Sex Work is Work (#507)

It looks like Huffington Post is slowly turning away from prohibitionism as the wind changes direction; here’s a recent article by Katherine Koster of SWOP offering “a few tips to the media about how to ethically report on sex work“.  The list includes “Stop publishing the mugshots, full names and addresses of people arrested for prostitution”, “Check your source’s stats and research”, “Ask questions, especially about race, class and collateral damage”, “Use multiple sources, and don’t omit relevant information and/or counterpoints”, “Quote people involved in the sex trade, and publish letters and op-eds by current and former sex workers”, and “Stop mis-gendering sex workers, and stop relying on racist and sexist stereotypes”.

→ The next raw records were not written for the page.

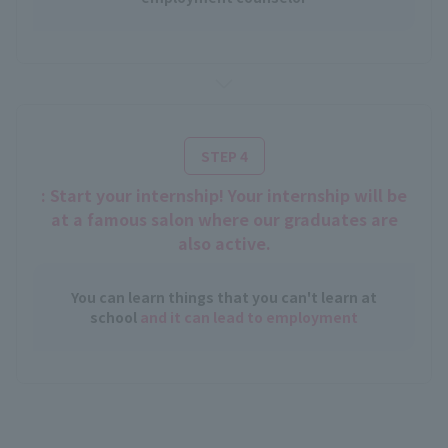
STEP 4
: Start your internship! Your internship will be
at a famous salon where our graduates are
also active.
You can learn things that you can't learn at
school
and it can lead to employment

Marching Up Their Own Arses (#537)

Three of the five sex workers who publicly alleged that A&E reality series 8 Minutes lied to them filed a lawsuit against the network and Relativity Media…The show purported to help sex workers leave “the life,” but…the show never delivered on its promises, which they said included assistance with employment, housing, and medical needs…Kamylla, Gina, and Jazzy claim breach of contract, fraudulent inducement, negligent misrepresentation, and intentional infliction of emotional distress.  In addition, Gina and Jazzy claim invasion of privacy; although she was filmed for the series, no episode with Kamylla was ever broadcast…

A Load of Farley (#570)

Mark Draughn wonders what it would matter if Farley’s latest nonsense claims were true:

…The moral and ethical aspects of specific actions should not be confused with the general moral and ethical tendencies of the individuals who perform them…A bad person doing good things doesn’t make the good things bad…asking whether clients of prostitutes have good attitudes toward women is missing the point.  Prostitution is labor if the women get paid and choose to do it of their own free will, it’s abuse if the women get abused, and if the women are forced into it, it’s rape and human trafficking.  We don’t need to do social surveys to get this right. What we need to do is make sure that sex workers are free to choose, and then we need to trust that they will make the best choices about who they accept as clients.